Monday, September 28, 2009

Clubbing















Today's physical exam rounds were on clubbing. Some points:

Etiologies (not meant to be exhaustive!)

1) Pulmonary- neoplastic, suppurative (i.e. abscess, empyema), bronchiectasis, inflammatory (e.g. fibrosis), pulmonary AVMs (as in HHT)
2) Cardiac- cyanotic heart disease, endocarditis
3) GI- cirrhosis (often non-alcohol related, as in PBC), celiac, IBD
Others: alpha-1 antitrypsin deficiency, sarcoma, hyperthyroidism


Classically first appears on 4th finger on non-dominant hand

Physical examination for clubbing:

May see obvious changes of terminal phalanges

Nailfold angles
1) Profile angle (AKA Lovibond's angle): Between skin proximal to cuticle and "takeoff" of nail; should be less than 180 degrees
2) Hyponychial angle: between skin proximal to cuticle and distal nail; should be less than 192 degrees.


Phalangeal depth ratio
Ratio of the distal phalangeal depth (i.e. vertical height of the finger at the middle of the distal phanynx) to the interphalangeal depth (i.e. vertical height of the finger at the DIP joint). Interphanangeal depth is normally greater than distal phanangeal depth.
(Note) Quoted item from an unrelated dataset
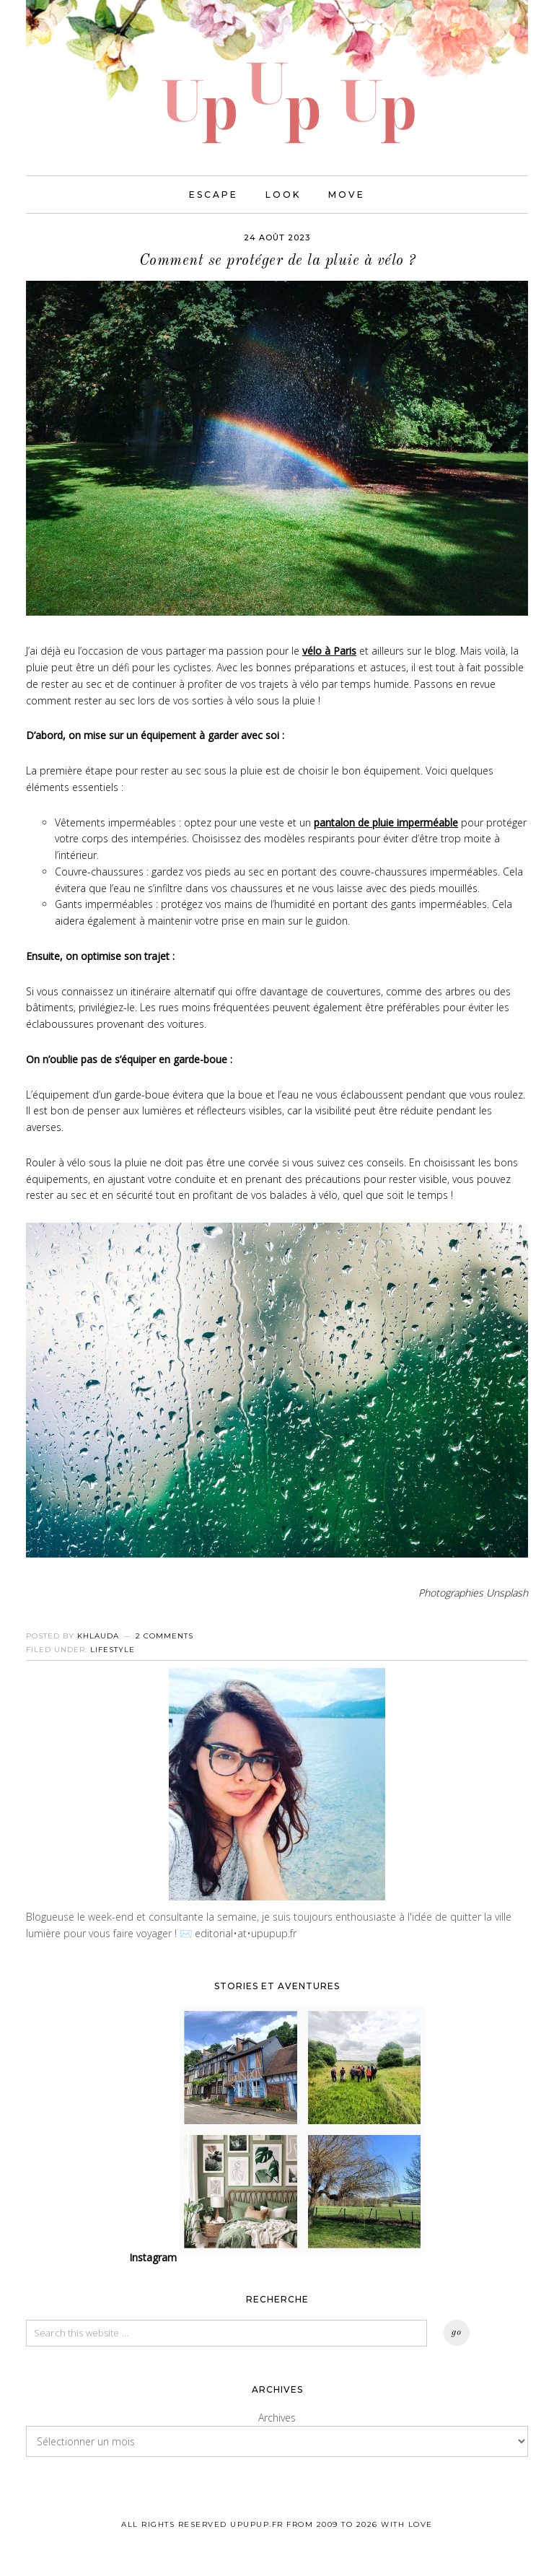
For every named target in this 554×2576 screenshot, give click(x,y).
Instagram (153, 2259)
This is reversed in clubbing.

Schamroth sign
Diamond-shaped opening when dorsal distal phalanges are opposed

Palpation:
May have "boggy" nailbed, where proximal edge of nail is felt, and may be able to rock the nail back and forth using nailbed as a fulcrum

Evidence:
Based on the JAMA Rational Clinical Exam article on clubbing,
the lack of an accepted gold standard makes sensitivity and specificty determinations difficult. Their literature review showed that 'normals' are very unlikely to have profile angle over 176 degrees, hyponychial angle over 192 degrees, or phalangeal depth ratio over 1.0. Patients are more likely to have IBD or lung cancer if clubbing is present, and the phalangeal depth ratio was the best test for this purpose.